Mondino aiuta la bambina a scendere da quella cattedra improvvisata, la prende per mano e s’avvia in direzione della via Salaria che li porterà verso le mura. Alessandra lo segue contenta perché ha fame e spera di trovare pane ed olio al suo ritorno. Mentre camminano lungo il terrapieno delle mura Alessandra chiede a Mondino se è un medico. Quella ragazzina che osserva, ragiona e non rispetta le convenzioni lo mette un po’ a disagio, ma lo incuriosisce anche, e l’accontenta per capirla meglio.
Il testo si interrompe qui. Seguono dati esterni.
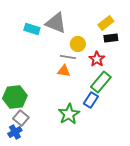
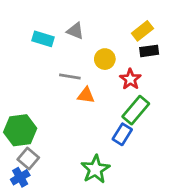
gray triangle: (56, 23) -> (75, 31), size x0.6
gray line: (68, 57) -> (70, 77), moved
green star: (69, 114) -> (95, 169), moved

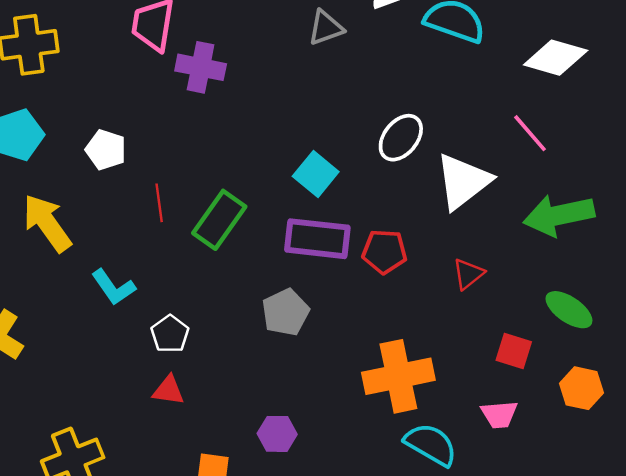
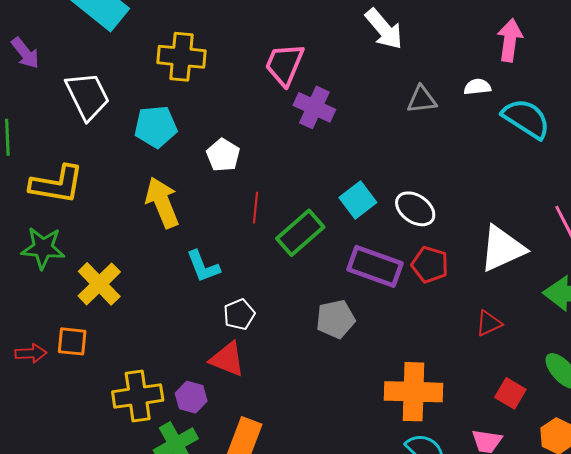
white ellipse: (401, 138) -> (415, 209), moved, turned 72
cyan square: (316, 174) -> (358, 200), moved
red pentagon: (384, 251) -> (430, 265), moved
red triangle: (168, 390) -> (227, 359), size x1.4
purple hexagon: (277, 434) -> (191, 397), moved

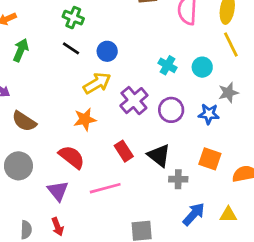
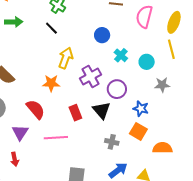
green arrow: (21, 50) -> (14, 22), turned 54
blue circle: (107, 51) -> (102, 35), moved
yellow arrow: (97, 83) -> (66, 58), turned -50
blue star: (209, 114) -> (141, 109), moved
black triangle: (159, 155) -> (102, 110), moved

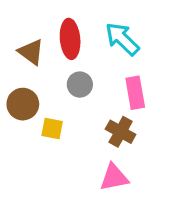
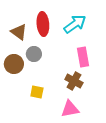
cyan arrow: (122, 39) -> (75, 24), turned 100
gray circle: (80, 85) -> (34, 54), moved
yellow square: (52, 129) -> (37, 92), moved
«Anche il mio avo Rainerio venne a Bologna dalla Toscana, ma da una piccola località sulle colline vicino a Firenze. Conosceva i segreti delle piante medicinali e suo figlio Albizio, mio nonno paterno, iniziò un commercio di spezie ed erbe curative. Ora abbiamo una spezieria non lontano di qui. Ieri sera ho preparato un decotto per la febbre del vecchio Isolani e sono restato con lui tutta la notte».
«Come fate a conoscere le malattie e le cure?».
«Ho imparato da mio zio Liuzzo, che è medico anche lui, e dai maestri dello Studio di Bologna che mi hanno spiegato i libri di Avicenna e Galeno…».
«Chi sono?…».
«Grandi medici del passato…».
«Più bravi di voi? ».
«Molto, molto più saggi ed istruiti…».
«Ma voi avete letto i loro segreti, così sapete quello che sapevano loro».
Mondino continua a camminare in silenzio senza replicare. Le parole di Alessandra hanno rievocato ricordi studenteschi di entusiasmi, sofferenze, illusioni e successi: la passione contagiosa di Liuzzo per la medicina, gli occhi che bruciavano dopo ore sui manoscritti illuminati da una candela troppo piccola, la sensazione di tenere il mondo in pugno dopo la cerimonia di laurea, i complicati trattamenti curativi preparati in bottega, la speranza negli occhi dei malati, le lunghe dissezioni anatomiche sui cadaveri e la devozione degli studenti che trascrivono lezioni e discutono quaestiones con lui.
Fragili sicurezze e dubbi robusti punteggiano la carriera dei maestri medici: le autorità del passato non sempre in accordo, gli studenti troppo devoti o troppo arroganti, e l’informazione criptica nella pratica giornaliera. Il tutto deve essere nascosto dentro le larghe maniche della veste medica e recuperato al momento adatto, in proporzioni giuste e con qualche parola in latino per dar sicurezza agli altri ed a se stessi.
«No, non so tutto quello che sapevano loro. E tu cosa fai tutto il giorno?» Mondino vuole evadere dai propri pensieri; Alessandra rimane sorpresa da questa domanda, poi stringe la mano del medico più forte e tira un gran sospiro: «Aiuto mio padre a fare la seta. Io faccio crescere i bachi e mi occupo delle farfalle».
«La seta! Lo sapevo che c’era qualcosa di speciale in te. Certo… la seta. La seta è speciale; non è come il lino che copre soltanto; la seta danza sul corpo. È come se fosse viva». Mondino comincia a capirla e si sente più a suo agio. «Allora tuo padre è un setaiolo lucchese. Farà buoni affari a Bologna».
«No, non può fare la seta qui: non ci sono i gelsi in questa città».
«Certo, certo che ci sono i gelsi e anche di buonissima qualità. Ma non dentro le mura, dove curiosavi tu. Sono fuori, in pianura e in collina».
La buona notizia rallegra Alessandra che accelera il passo, anche perché ha intravisto la piazzetta dove sono sistemati i carri dei lucchesi.